A new partnership facilitates the onboarding of Secure Remote Access capabilities and new avenues of OT intelligence info.
The increasing connectivity between IT and Operational Technology systems has broadened the attack surface of critical physical processes and systems. That is why corporate members of the Global Resilience Foundation (GRF) and its Operational Technology Information Sharing and Analysis Center (OT-ISAC) are acutely aware of the importance of securing their operational technology environments.
GRF is a hub for sharing communities to protect industries and critical infrastructure through operational cross-sector sharing of cyber threat information and physical security risks. It offers member communities numerous benefits, including discounts on vendor tools and training, along with access to GRF’s automated, cross-industry, multidirectional data sharing program allowing for the real-time distribution and consumption of threat information.
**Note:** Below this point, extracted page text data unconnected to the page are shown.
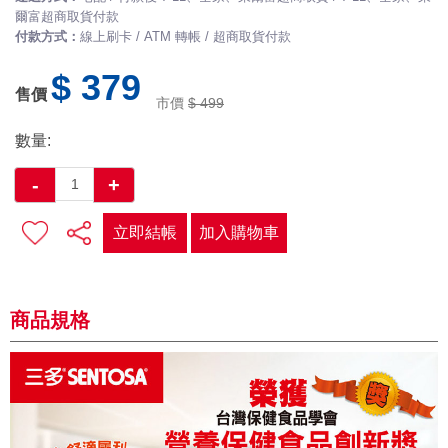
爾富超商取貨付款
付款方式：
線上刷卡 / ATM 轉帳 / 超商取貨付款
$ 379
售價
市價
$ 499
數量:
-
+
立即結帳
加入購物車
商品規格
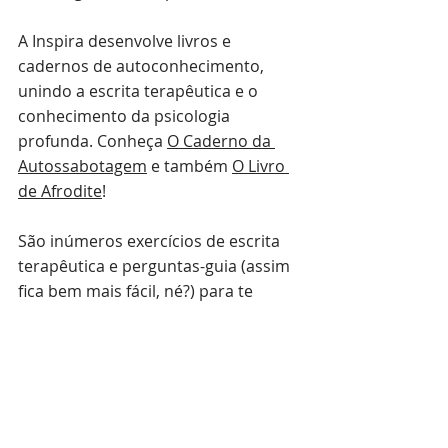
A Inspira desenvolve livros e 
cadernos de autoconhecimento, 
unindo a escrita terapêutica e o 
conhecimento da psicologia 
profunda. Conheça 
O Caderno da 
Autossabotagem
 e também 
O Livro 
de Afrodite
!
São inúmeros exercícios de escrita 
terapêutica e perguntas-guia (assim 
fica bem mais fácil, né?) para te 
ajudar a ouvir a sua voz interior e 
seguir a sua vida com mais 
compreensão, confiança e bem-
estar.
escrita terapêutica
escrita afetiva
escrita expressiva
escrita reflexiva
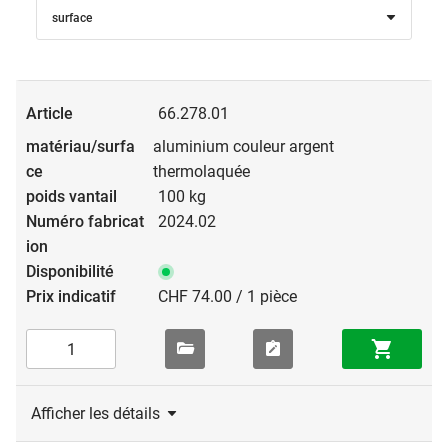
surface
66.278.01
aluminium couleur argent
thermolaquée
100 kg
2024.02
CHF 74.00 / 1 pièce
Afficher les détails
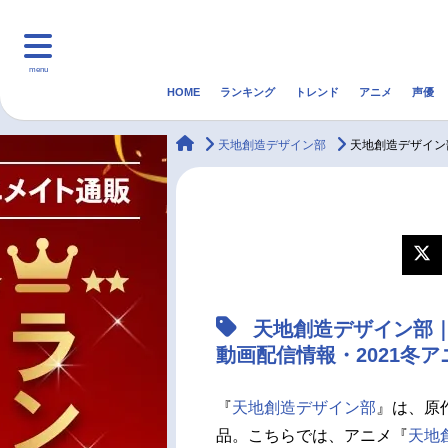
menu
HOME
ランキング
トレンド
アニメ
声優
HOME
ランキング
アニ
animateTimes
天地創造デザイン部
天地創造デザイン
マンガ・ラノベ
ゲーム・アプリ
音楽
最新記事一覧
アニメ記事一覧
天地創造デザイン部
声優記事一覧
動画配信情報・2021冬
『
天地創造デザイン部
』は、原
品。こちらでは、アニメ『
天地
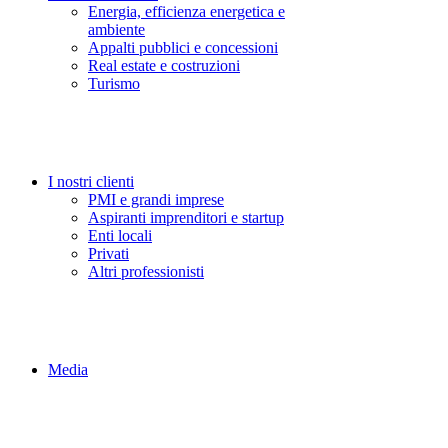
Energia, efficienza energetica e
ambiente
Appalti pubblici e concessioni
Real estate e costruzioni
Turismo
I nostri clienti
PMI e grandi imprese
Aspiranti imprenditori e startup
Enti locali
Privati
Altri professionisti
Media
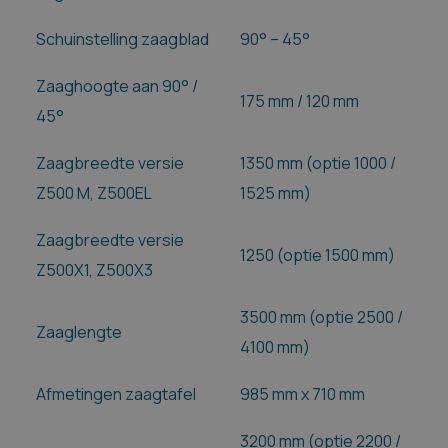
Schuinstelling zaagblad
90° – 45°
Zaaghoogte aan 90° /
175 mm / 120 mm
45°
Zaagbreedte versie
1350 mm (optie 1000 /
Z500 M, Z500EL
1525 mm)
Zaagbreedte versie
1250 (optie 1500 mm)
Z500X1, Z500X3
3500 mm (optie 2500 /
Zaaglengte
4100 mm)
Afmetingen zaagtafel
985 mm x 710 mm
3200 mm (optie 2200 /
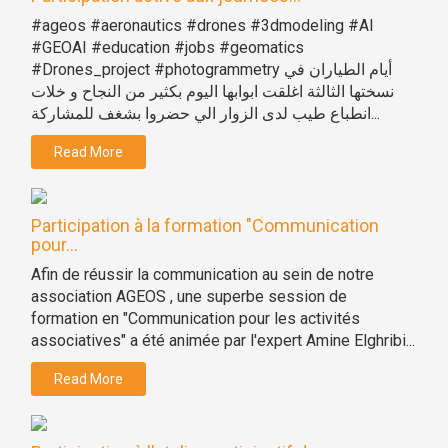
#ageos #aeronautics #drones #3dmodeling #AI
#GEOAI #education #jobs #geomatics
#Drones_project #photogrammetry أيام الطياران في
نسختها الثالثة اغلقت ابوابها اليوم بكثير من النجاح و خلات
انطباع طيب لدى الزوار الي حضروا بشغف للمشاركة...
Read More
Participation à la formation "Communication
pour...
Afin de réussir la communication au sein de notre
association AGEOS , une superbe session de
formation en "Communication pour les activités
associatives" a été animée par l'expert Amine Elghribi...
Read More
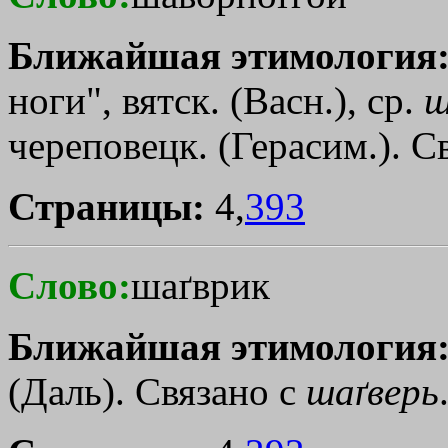
Ближайшая этимология
ноги", вятск. (Васн.), ср.
ш
череповецк. (Герасим.). С
Страницы:
4,
393
Слово:
шаґврик
Ближайшая этимология
(Даль). Связано с
шаґверь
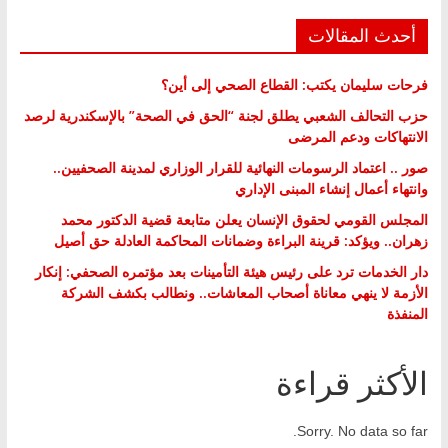
أحدث المقالات
فرحات سليمان يكتب: القطاع الصحي إلى أين؟
حزب التحالف الشعبي يطلق لجنة “الحق في الصحة” بالإسكندرية لرصد
الانتهاكات ودعم المرضى
صور .. اعتماد الرسومات النهائية للقرار الوزاري لمدينة الصحفيين..
وانتهاء أعمال إنشاء المبنى الإداري
المجلس القومي لحقوق الإنسان يعلن متابعة قضية الدكتور محمد
زهران.. ويؤكد: قرينة البراءة وضمانات المحاكمة العادلة حق أصيل
دار الخدمات ترد على رئيس هيئة التأمينات بعد مؤتمره الصحفي: إنكار
الأزمة لا ينهي معاناة أصحاب المعاشات.. ونطالب بكشف الشركة
المنفذة
الأكثر قراءة
Sorry. No data so far.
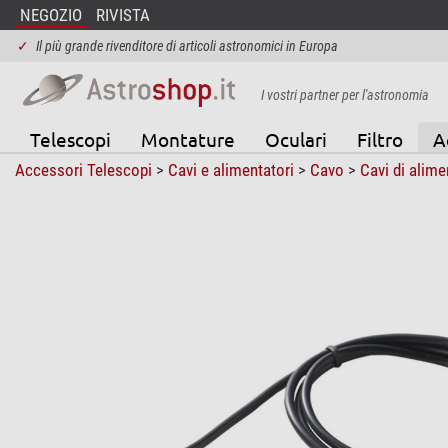
NEGOZIO
RIVISTA
✓
Il più grande rivenditore di articoli astronomici in Europa
I vostri partner per l'astronomia
Telescopi
Montature
Oculari
Filtro
A
Accessori Telescopi
>
Cavi e alimentatori
>
Cavo
>
Cavi di alim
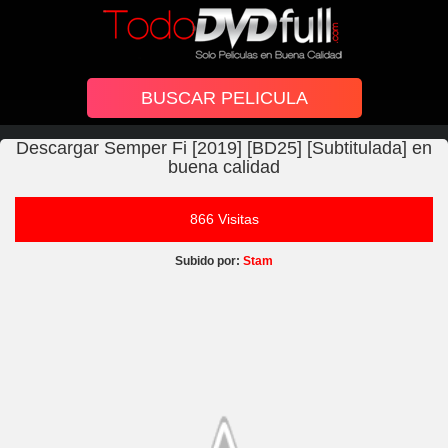
Descargar Semper Fi [2019] [BD25] [Subtitulada] en
buena calidad
866 Visitas
Subido por:
Stam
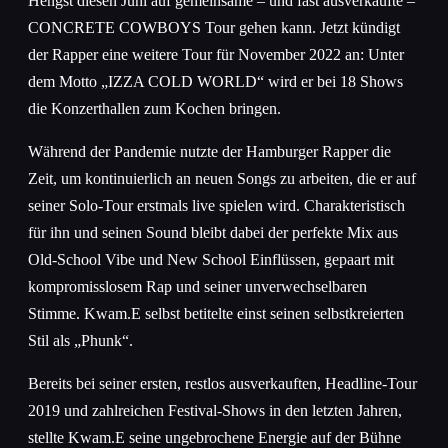
Hengst diesen Juni auf gemeinsame – und fast ausverkaufte –
CONCRETE COWBOYS Tour gehen kann. Jetzt kündigt
der Rapper eine weitere Tour für November 2022 an: Unter
dem Motto „IZZA COLD WORLD“ wird er bei 18 Shows
die Konzerthallen zum Kochen bringen.
Während der Pandemie nutzte der Hamburger Rapper die
Zeit, um kontinuierlich an neuen Songs zu arbeiten, die er auf
seiner Solo-Tour erstmals live spielen wird. Charakteristisch
für ihn und seinen Sound bleibt dabei der perfekte Mix aus
Old-School Vibe und New School Einflüssen, gepaart mit
kompromisslosem Rap und seiner unverwechselbaren
Stimme. Kwam.E selbst betitelte einst seinen selbstkreierten
Stil als „Phunk“.
Bereits bei seiner ersten, restlos ausverkauften, Headline-Tour
2019 und zahlreichen Festival-Shows in den letzten Jahren,
stellte Kwam.E seine ungebrochene Energie auf der Bühne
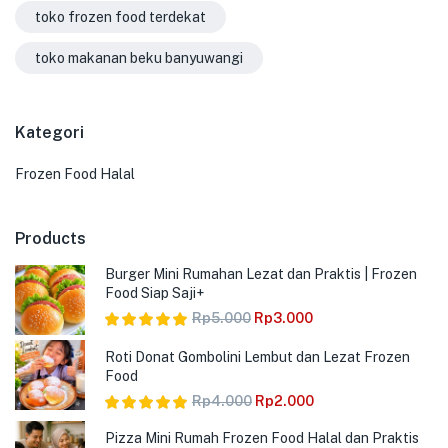
toko frozen food terdekat
toko makanan beku banyuwangi
Kategori
Frozen Food Halal
Products
Burger Mini Rumahan Lezat dan Praktis | Frozen
Food Siap Saji+
Rp
5.000
Rp
3.000
Dinilai
5.00
Roti Donat Gombolini Lembut dan Lezat Frozen
dari 5
Food
Rp
4.000
Rp
2.000
Dinilai
5.00
Pizza Mini Rumah Frozen Food Halal dan Praktis
dari 5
In its ongoing mission to provide members with access to original threat research, best practices, and strategic content to converge IT with OT, the GRF has found a new partner—Claroty, a specialist in industrial cybersecurity.
Under the partnership arrangement, Claroty will share security information with OT-ISAC and other GRF-affiliated ISACs that leverage operational technology.
Said Mark Orsi, President of GRF: “We are pleased to work with Claroty, our first OT- focused security partner, to help advance security for critical infrastructure sharing communities.”
According to Orsi, Claroty improves the availability, safety, and reliability of OT assets and networks within industrial enterprises and critical infrastructure. The Claroty Platform provides comprehensive OT asset and network visibility, segmentation, vulnerability management, threat detection, risk assessment, and Secure Remote Access capabilities (SRA)—all within a single, agentless solution.
Unique to Claroty, SRA provides a single, secure, and clientless interface through which all external users connect prior to performing software upgrades, periodic maintenance, and other support activities on assets within OT networks. This is all enriched by the company’s OT security research department.
Said Dave Weinstein, Claroty’s Chief Security Officer: “Information sharing is a critical tool for empowering OT cyber defenders, and partnerships like ours with the GRF are a trusted, collaborative, and efficient way to help organizations get the guidance they need to better secure their OT environments. Claroty possesses a privileged perspective of the OT threat landscape, and we are very much looking forward to sharing it with GRF and its members across multiple sectors to bolster their collective cybersecurity for both OT and IT infrastructure.”